About this task>
Images do not belong in the copy. Retype the entries exactly.

[Collected data entries]
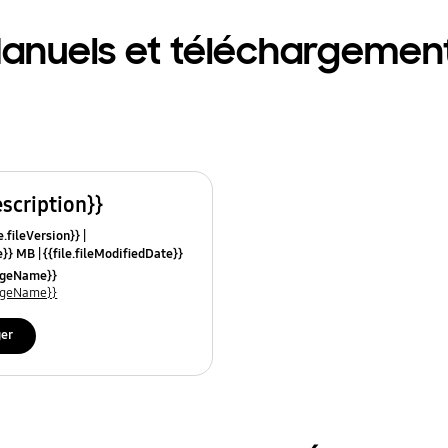
anuels et téléchargemen
escription}}
e.fileVersion}}
ze}} MB
{{file.fileModifiedDate}}
mes}}
uageName}}
uageName}}
ger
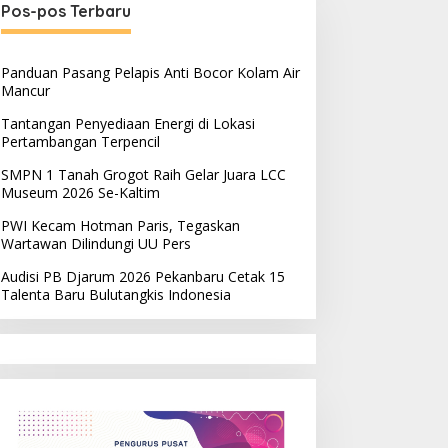
Pos-pos Terbaru
Panduan Pasang Pelapis Anti Bocor Kolam Air
Mancur
Tantangan Penyediaan Energi di Lokasi
Pertambangan Terpencil
SMPN 1 Tanah Grogot Raih Gelar Juara LCC
Museum 2026 Se-Kaltim
PWI Kecam Hotman Paris, Tegaskan
Wartawan Dilindungi UU Pers
Audisi PB Djarum 2026 Pekanbaru Cetak 15
Talenta Baru Bulutangkis Indonesia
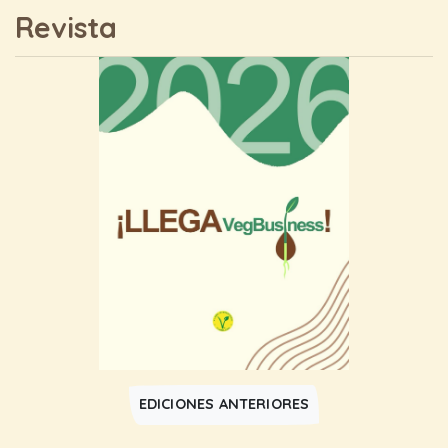
Revista
EDICIONES ANTERIORES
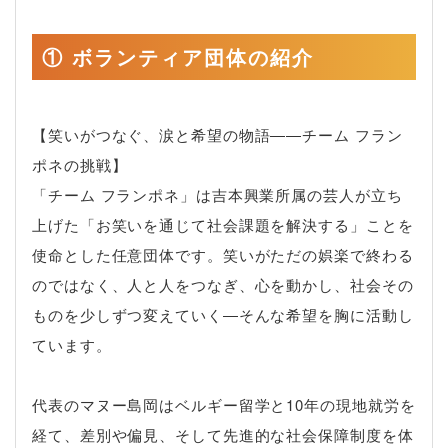
① ボランティア団体の紹介
【笑いがつなぐ、涙と希望の物語――チーム フラン
ポネの挑戦】
「チーム フランポネ」は吉本興業所属の芸人が立ち
上げた「お笑いを通じて社会課題を解決する」ことを
使命とした任意団体です。笑いがただの娯楽で終わる
のではなく、人と人をつなぎ、心を動かし、社会その
ものを少しずつ変えていく―そんな希望を胸に活動し
ています。
代表のマヌー島岡はベルギー留学と10年の現地就労を
経て、差別や偏見、そして先進的な社会保障制度を体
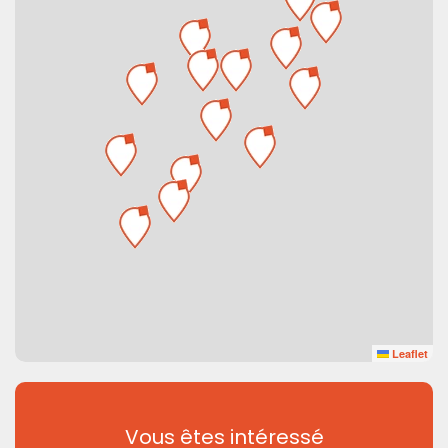
Leaflet
Vous êtes intéressé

Written response>
anuels et téléchargemen
escription}}
e.fileVersion}}
ze}} MB
{{file.fileModifiedDate}}
mes}}
uageName}}
uageName}}
ger
Pos-pos Terbaru
Panduan Pasang Pelapis Anti Bocor Kolam Air
Mancur
Tantangan Penyediaan Energi di Lokasi
Pertambangan Terpencil
SMPN 1 Tanah Grogot Raih Gelar Juara LCC
Museum 2026 Se-Kaltim
PWI Kecam Hotman Paris, Tegaskan
Wartawan Dilindungi UU Pers
Audisi PB Djarum 2026 Pekanbaru Cetak 15
Talenta Baru Bulutangkis Indonesia
Revista
EDICIONES ANTERIORES
① ボランティア団体の紹介
【笑いがつなぐ、涙と希望の物語――チーム フラン
ポネの挑戦】
「チーム フランポネ」は吉本興業所属の芸人が立ち
上げた「お笑いを通じて社会課題を解決する」ことを
使命とした任意団体です。笑いがただの娯楽で終わる
のではなく、人と人をつなぎ、心を動かし、社会その
ものを少しずつ変えていく―そんな希望を胸に活動し
ています。
代表のマヌー島岡はベルギー留学と10年の現地就労を
経て、差別や偏見、そして先進的な社会保障制度を体
Leaflet
Vous êtes intéressé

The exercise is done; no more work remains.